• **Problem description**
Repeat verbatim, and only, the lines of the data below, beginning at the line that contains "November 2019" and stopping after the line that contains "January 2017".

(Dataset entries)
************
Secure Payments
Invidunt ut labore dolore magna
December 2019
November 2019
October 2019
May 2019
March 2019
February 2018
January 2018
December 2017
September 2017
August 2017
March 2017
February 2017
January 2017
************
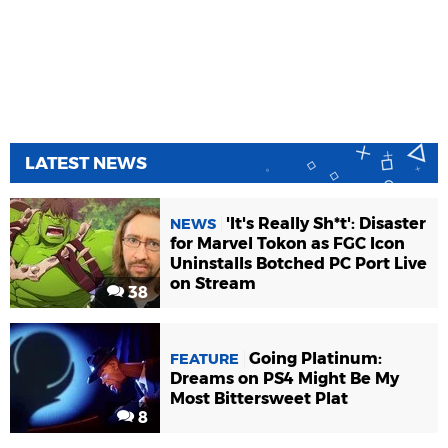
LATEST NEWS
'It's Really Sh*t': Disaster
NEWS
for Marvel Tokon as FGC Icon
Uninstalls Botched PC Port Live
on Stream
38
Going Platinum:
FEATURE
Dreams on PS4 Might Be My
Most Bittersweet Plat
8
************
• **Result of the exercise**
November 2019
October 2019
May 2019
March 2019
February 2018
January 2018
December 2017
September 2017
August 2017
March 2017
February 2017
January 2017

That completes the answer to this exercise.